PERF04 - How do you select your database solution?
Best Practices
Best Practices
This question includes the following best practices:
- PERF04-BP01: Use a purpose-built database for each data access pattern
- PERF04-BP02: Evaluate engine features and configuration options
- PERF04-BP03: Collect and review database performance metrics
- PERF04-BP04: Optimize query patterns, indexes, and schema
- PERF04-BP05: Use caching and read scaling to reduce database load
Key Concepts
Performance Architecture Fundamentals
Data model fit: Use this concept to guide architecture and operating decisions for this question area. Define measurable targets, assign clear ownership, and review results regularly against expected business outcomes.
Query pattern alignment: Use this concept to guide architecture and operating decisions for this question area. Define measurable targets, assign clear ownership, and review results regularly against expected business outcomes.
Consistency and durability: Use this concept to guide architecture and operating decisions for this question area. Define measurable targets, assign clear ownership, and review results regularly against expected business outcomes.
Optimization and Operations
Scaling strategy: Use this concept to guide architecture and operating decisions for this question area. Define measurable targets, assign clear ownership, and review results regularly against expected business outcomes.

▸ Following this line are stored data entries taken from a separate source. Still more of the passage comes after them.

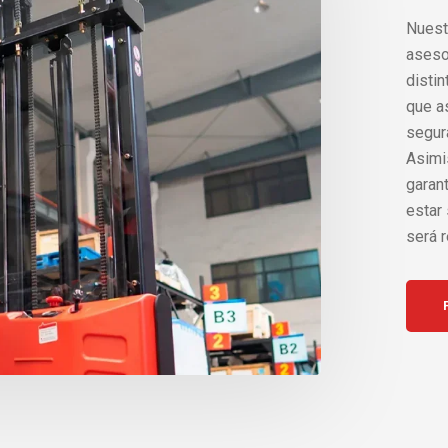
Nuest
aseso
disti
que as
segura
Asimi
garan
estar
será r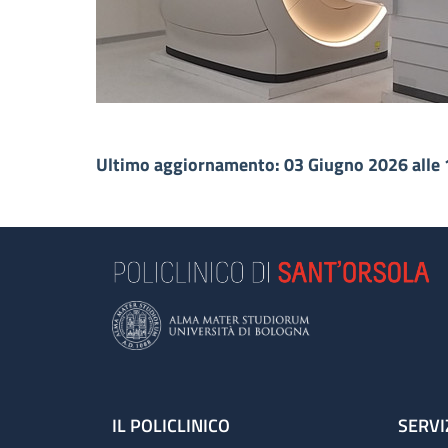
Ultimo aggiornamento: 03 Giugno 2026 alle 
Footer
IL POLICLINICO
SERVI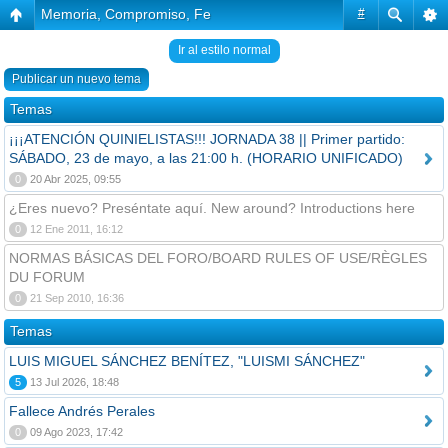
Memoria, Compromiso, Fe
#
Ir al estilo normal
Publicar un nuevo tema
Temas
¡¡¡ATENCIÓN QUINIELISTAS!!! JORNADA 38 || Primer partido:
SÁBADO, 23 de mayo, a las 21:00 h. (HORARIO UNIFICADO)
0
20 Abr 2025, 09:55
¿Eres nuevo? Preséntate aquí. New around? Introductions here
0
12 Ene 2011, 16:12
NORMAS BÁSICAS DEL FORO/BOARD RULES OF USE/RÈGLES
DU FORUM
0
21 Sep 2010, 16:36
Temas
LUIS MIGUEL SÁNCHEZ BENÍTEZ, "LUISMI SÁNCHEZ"
5
13 Jul 2026, 18:48
Fallece Andrés Perales
0
09 Ago 2023, 17:42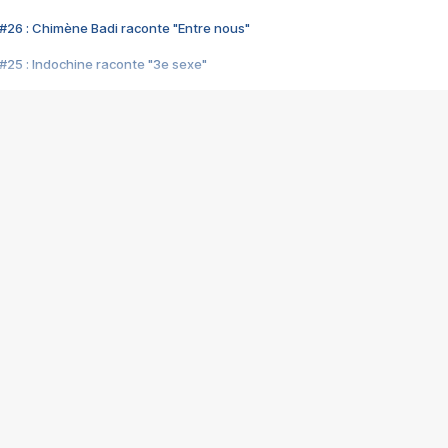
#26 : Chimène Badi raconte "Entre nous"
#25 : Indochine raconte "3e sexe"
#24 : Zaho raconte "C'est chelou"
#23 : Patrick Bruel raconte "Au café des délices"
#22 : Kyo raconte "Le chemin"
#21 : Nolwenn Leroy raconte "Cassé"
#20 : Patrick Hernandez raconte "Born to be alive"
#19 : Lorie raconte "Près de moi"
#18 : Michael Jones raconte "A nos actes manqués" (avec Jean-Jacque
#17 : Khaled raconte "Aïcha"
#16 : Corneille raconte "Parce qu'on vient de loin"
#15 : Indochine raconte "L'aventurier"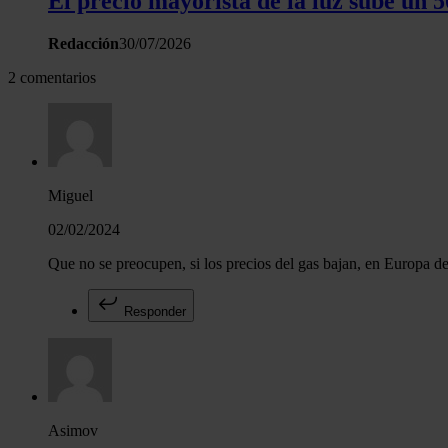
El precio mayorista de la luz sube un
Redacción
30/07/2026
2 comentarios
Miguel
02/02/2024
Que no se preocupen, si los precios del gas bajan, en Europa d
Responder
Asimov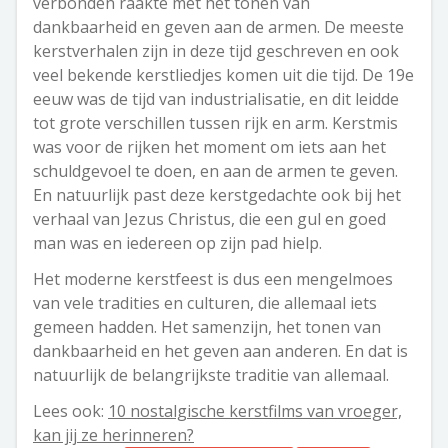
verbonden raakte met het tonen van
dankbaarheid en geven aan de armen. De meeste
kerstverhalen zijn in deze tijd geschreven en ook
veel bekende kerstliedjes komen uit die tijd. De 19
e
eeuw was de tijd van industrialisatie, en dit leidde
tot grote verschillen tussen rijk en arm. Kerstmis
was voor de rijken het moment om iets aan het
schuldgevoel te doen, en aan de armen te geven.
En natuurlijk past deze kerstgedachte ook bij het
verhaal van Jezus Christus, die een gul en goed
man was en iedereen op zijn pad hielp.
Het moderne kerstfeest is dus een mengelmoes
van vele tradities en culturen, die allemaal iets
gemeen hadden. Het samenzijn, het tonen van
dankbaarheid en het geven aan anderen. En dat is
natuurlijk de belangrijkste traditie van allemaal.
Lees ook:
10 nostalgische kerstfilms van vroeger,
kan jij ze herinneren?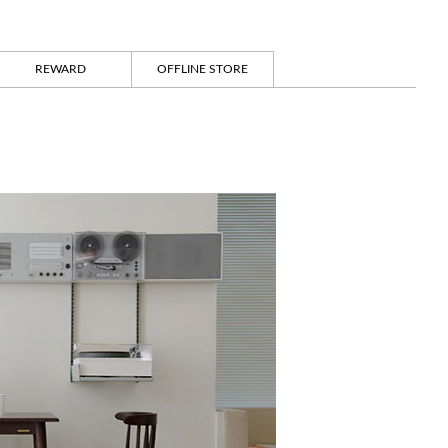
REWARD
OFFLINE STORE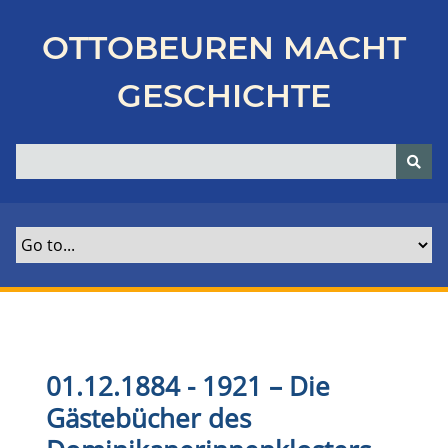
Z
u
OTTOBEUREN MACHT
r
ü
GESCHICHTE
c
k
z
u
r
H
a
u
p
t
s
e
01.12.1884 - 1921 – Die
i
Gästebücher des
t
e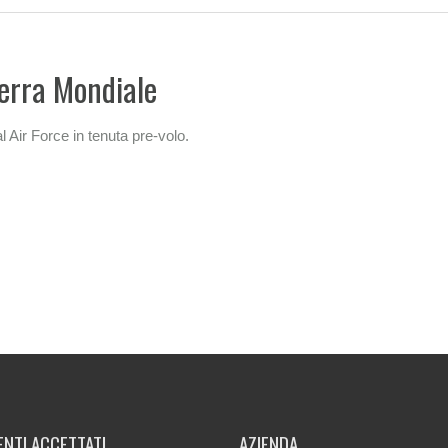
uerra Mondiale
al Air Force in tenuta pre-volo.
NTI ACCETTATI
AZIENDA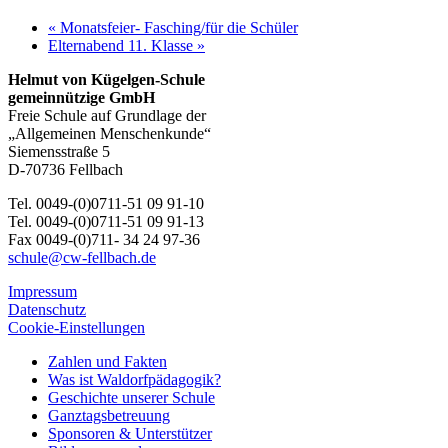
«
Monatsfeier- Fasching/für die Schüler
Elternabend 11. Klasse
»
Helmut von Kügelgen-Schule
gemeinnützige GmbH
Freie Schule auf Grundlage der
„Allgemeinen Menschenkunde“
Siemensstraße 5
D-70736 Fellbach
Tel. 0049-(0)0711-51 09 91-10
Tel. 0049-(0)0711-51 09 91-13
Fax 0049-(0)711- 34 24 97-36
schule@cw-fellbach.de
Impressum
Datenschutz
Cookie-Einstellungen
Zahlen und Fakten
Was ist Waldorfpädagogik?
Geschichte unserer Schule
Ganztagsbetreuung
Sponsoren & Unterstützer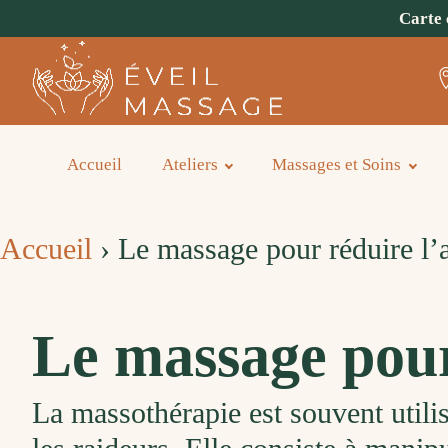
Carte 
Accueil
Ateliers
Massages et Soins
Accueil
›
Le massage pour réduire l’
Le massage pour 
La
mass
oth
é
rap
ie
est
sou
vent
util
i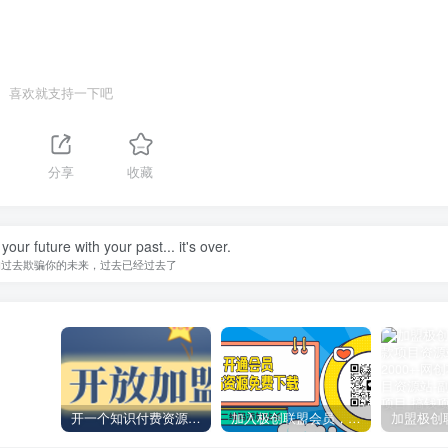
喜欢就支持一下吧
分享
收藏
our future with your past... it's over.
的过去欺骗你的未来，过去已经过去了
开一个知识付费资源网站，小白也能日入1000+
加入极创联盟会员，全站资源免费学习。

Operational overhead: Use this concept to guide architecture and operating decisions for this question area. Define measurable targets, assign clear ownership, and review results regularly against expected business outcomes.
Performance isolation: Use this concept to guide architecture and operating decisions for this question area. Define measurable targets, assign clear ownership, and review results regularly against expected business outcomes.
Implementation Approach
1. Analyze data and access requirements
- Define relational, key-value, document, or graph requirements
- Capture read/write ratio and query complexity
- Identify consistency, transaction, and latency targets
- Estimate data growth and partitioning needs
2. Evaluate database options
- Compare managed relational and NoSQL services
- Assess indexing, replication, and failover capabilities
- Model operational responsibilities per option
- Choose engines matching workload behavior
3. Design for performance and resilience
- Implement schema and index strategies for key queries
- Use read replicas or caching for read-heavy paths
- Set backup, PITR, and restore validation processes
- Tune connection and pooling parameters
4. Optimize and evolve
- Monitor query latency and resource saturation
- Refactor hotspots and inefficient access patterns
- Review capacity settings and autoscaling behavior
- Adopt newer engine features that improve throughput
AWS Services to Consider
Amazon RDS
Runs managed relational databases with built-in backups, patching, and scaling options.
Amazon Aurora
Delivers high-performance relational databases with fast failover and read scaling for demanding workloads.
Amazon DynamoDB
Provides single-digit millisecond key-value performance at scale with serverless operations.
Amazon ElastiCache
Uses in-memory caching to reduce backend load and improve read/write latency.
Amazon CloudWatch
Collects metrics, logs, alarms, and dashboards so teams can detect issues early and track operational outcomes.
Common Challenges and Solutions
Challenge: Database engine mismatch
Solution: Select the primary data store by workload access patterns, not team familiarity alone.
Challenge: Hot partitions and uneven load
Solution: Use partition key design reviews and adaptive capacity-aware patterns early.
Challenge: Performance regressions after feature growth
Solution: Continuously benchmark key queries and review indexing and schema evolution.